* _Work item_
Lines with the word "koji" in them must be copied from the records below.

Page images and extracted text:
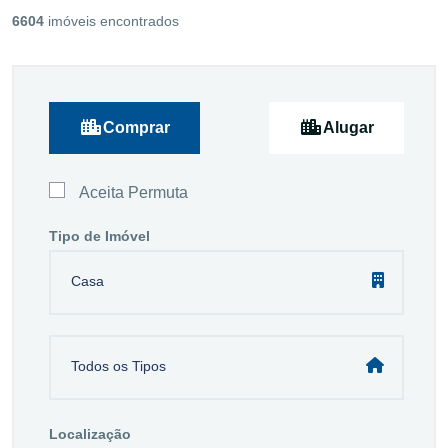
6604
imóveis encontrados
Comprar
Alugar
Aceita Permuta
Tipo de Imóvel
Casa
Todos os Tipos
Localização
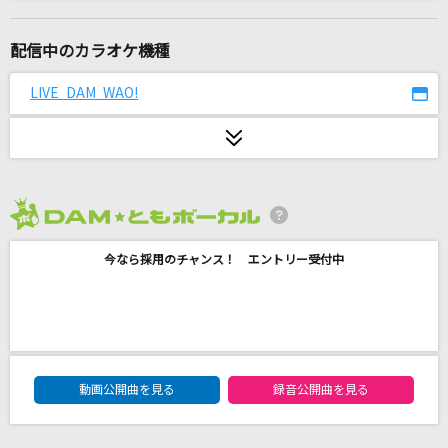
丸の内サディスティック
椎名林檎
配信中のカラオケ機種
楓
LIVE DAM WAO!
スピッツ
[生音]花ふたたび
キム・ヨンジャ
2026年8月度
まちがいさがし
今なら採用のチャンス！ エントリー受付中
菅田将暉
キュートなキューたい
CUTIE STREET
DAM★ともボーカルエントリーランキング
Gravity
動画公開曲を見る
録音公開曲を見る
Kis-My-Ft2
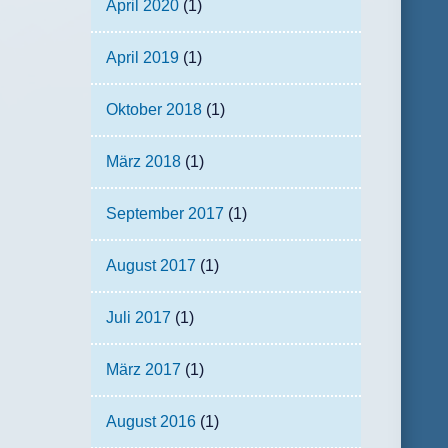
April 2020
(1)
April 2019
(1)
Oktober 2018
(1)
März 2018
(1)
September 2017
(1)
August 2017
(1)
Juli 2017
(1)
März 2017
(1)
August 2016
(1)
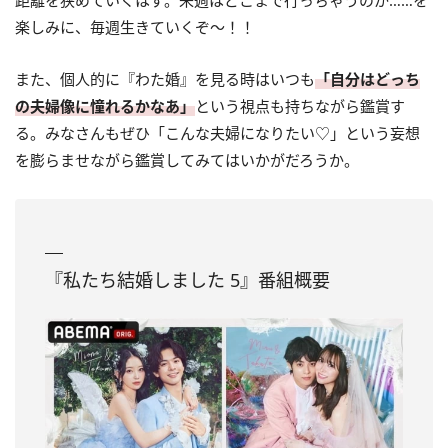
距離を狭めていくはず。来週はどこまで行っちゃうのか……を
楽しみに、毎週生きていくぞ～！！
また、個人的に『わた婚』を見る時はいつも
「自分はどっち
の夫婦像に憧れるかなあ」
という視点も持ちながら鑑賞す
る。みなさんもぜひ「こんな夫婦になりたい♡」という妄想
を膨らませながら鑑賞してみてはいかがだろうか。
『私たち結婚しました 5』番組概要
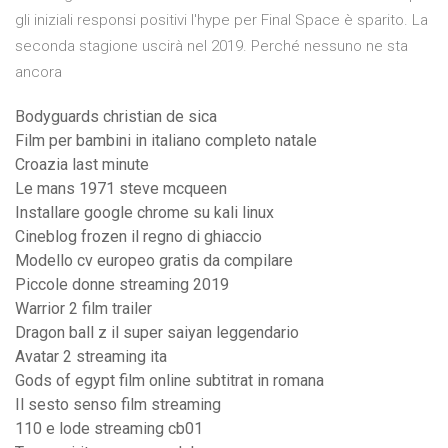
gli iniziali responsi positivi l'hype per Final Space è sparito. La
seconda stagione uscirà nel 2019. Perché nessuno ne sta
ancora
Bodyguards christian de sica
Film per bambini in italiano completo natale
Croazia last minute
Le mans 1971 steve mcqueen
Installare google chrome su kali linux
Cineblog frozen il regno di ghiaccio
Modello cv europeo gratis da compilare
Piccole donne streaming 2019
Warrior 2 film trailer
Dragon ball z il super saiyan leggendario
Avatar 2 streaming ita
Gods of egypt film online subtitrat in romana
Il sesto senso film streaming
110 e lode streaming cb01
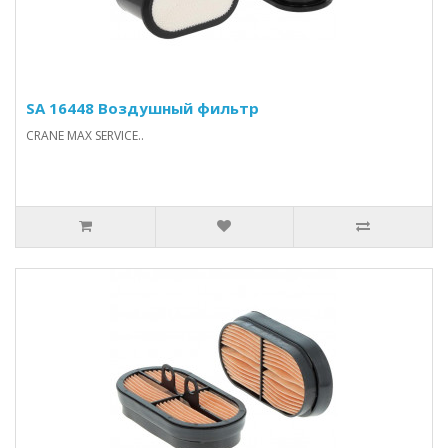
SA 16448 Воздушный фильтр
CRANE MAX SERVICE..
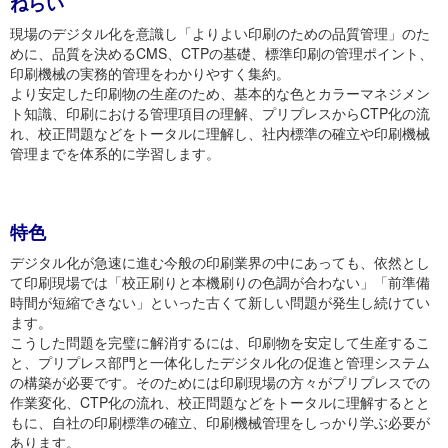
ねらい
現場のデジタル化を意識し「よりよい印刷のための品質管理」のた
めに、品質を決めるCMS、CTPの基礎、標準印刷の管理ポイント、
印刷機械の実務的管理をわかりやすく集約。
より安定した印刷物の生産のため、基本的な色とカラーマネジメン
ト知識、印刷における管理項目の理解、プリプレスからCTP化の流
れ、校正問題などをトータルに理解し、社内標準の確立や印刷機械
管理までを体系的に学習します。
特色
デジタル化が急速に進む今般の印刷業界の中にあっても、依然とし
て印刷現場では「校正刷りと本機刷りの色調が合わない」「前準備
時間が短縮できない」といった古くて新しい問題が発生し続けてい
ます。
こうした問題を完璧に解消するには、印刷物を安定して生産するこ
と、プリプレス部門と一体化したデジタル化の促進と管理システム
の構築が必要です。そのためには印刷現場の方々がプリプレスでの
作業変化、CTP化の流れ、校正問題などをトータルに理解するとと
もに、自社の印刷標準の確立、印刷機械管理をしっかり学ぶ必要が
あります。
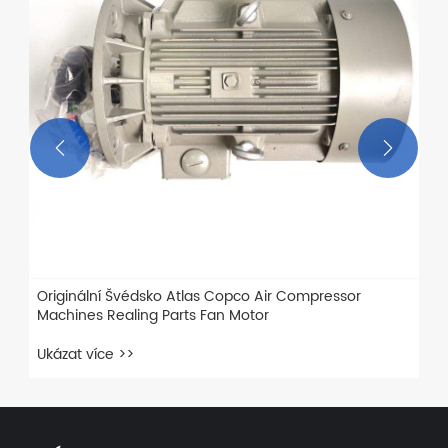


Originální Švédsko Atlas Copco Air Compressor
Machines Realing Parts Fan Motor
Ukázat více >>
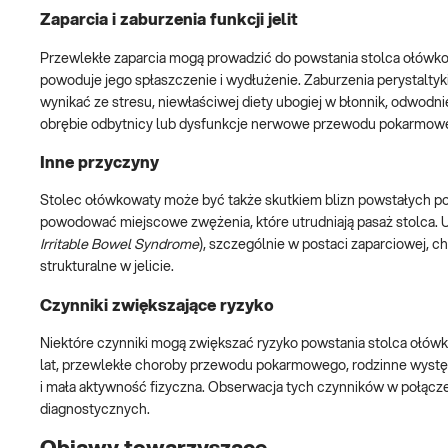
Zaparcia i zaburzenia funkcji jelit
Przewlekłe zaparcia mogą prowadzić do powstania stolca ołówkow
powoduje jego spłaszczenie i wydłużenie. Zaburzenia perystaltyk
wynikać ze stresu, niewłaściwej diety ubogiej w błonnik, odwodni
obrębie odbytnicy lub dysfunkcje nerwowe przewodu pokarmow
Inne przyczyny
Stolec ołówkowaty może być także skutkiem blizn powstałych po 
powodować miejscowe zwężenia, które utrudniają pasaż stolca. U 
Irritable Bowel Syndrome
), szczególnie w postaci zaparciowej, c
strukturalne w jelicie.
Czynniki zwiększające ryzyko
Niektóre czynniki mogą zwiększać ryzyko powstania stolca ołów
lat, przewlekłe choroby przewodu pokarmowego, rodzinne występo
i mała aktywność fizyczna. Obserwacja tych czynników w połącze
diagnostycznych.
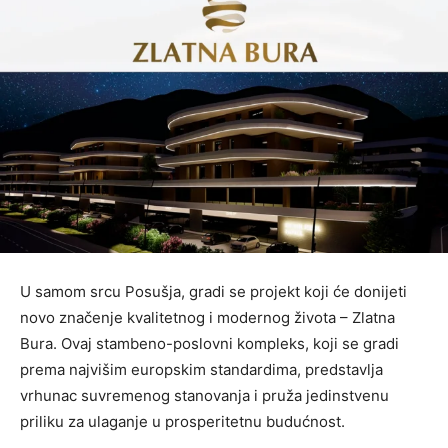
U samom srcu Posušja, gradi se projekt koji će donijeti
novo značenje kvalitetnog i modernog života – Zlatna
Bura. Ovaj stambeno-poslovni kompleks, koji se gradi
prema najvišim europskim standardima, predstavlja
vrhunac suvremenog stanovanja i pruža jedinstvenu
priliku za ulaganje u prosperitetnu budućnost.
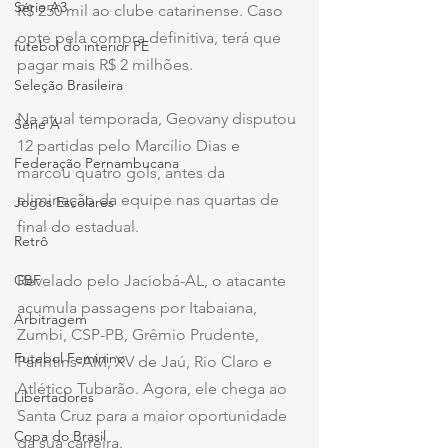
Série A3
R$ 250 mil ao clube catarinense. Caso 
opte pela compra definitiva, terá que 
futebol do interior PE
pagar mais R$ 2 milhões.
Seleção Brasileira
Na atual temporada, Geovany disputou 
Série A
12 partidas pelo Marcílio Dias e 
Federação Pernambucana
marcou quatro gols, antes da 
eliminação da equipe nas quartas de 
Jogos Escolares
final do estadual.
Retrô
CBF
Revelado pelo Jaciobá-AL, o atacante 
acumula passagens por Itabaiana, 
Arbitragem
Zumbi, CSP-PB, Grêmio Prudente, 
Futebol Feminino
Parintins-AM, XV de Jaú, Rio Claro e 
Atlético Tubarão. Agora, ele chega ao 
Libertadores
Santa Cruz para a maior oportunidade 
Copa do Brasil
da sua carreira.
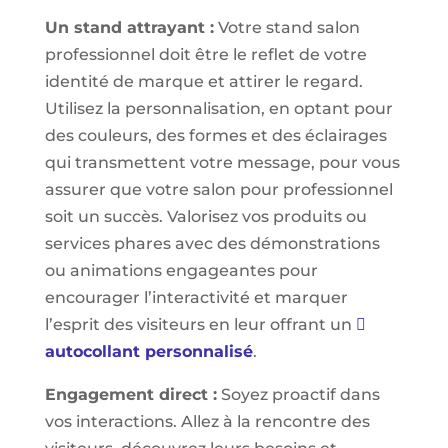
Un stand attrayant :
Votre stand salon
professionnel doit être le reflet de votre
identité de marque et attirer le regard.
Utilisez la personnalisation, en optant pour
des couleurs, des formes et des éclairages
qui transmettent votre message, pour vous
assurer que votre salon pour professionnel
soit un succès. Valorisez vos produits ou
services phares avec des démonstrations
ou animations engageantes pour
encourager l’interactivité et marquer
l’esprit des visiteurs en leur offrant un
autocollant personnalisé
.
Engagement direct :
Soyez proactif dans
vos interactions. Allez à la rencontre des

* _Task answer_
U samom srcu Posušja, gradi se projekt koji će donijeti
Bura. Ovaj stambeno-poslovni kompleks, koji se gradi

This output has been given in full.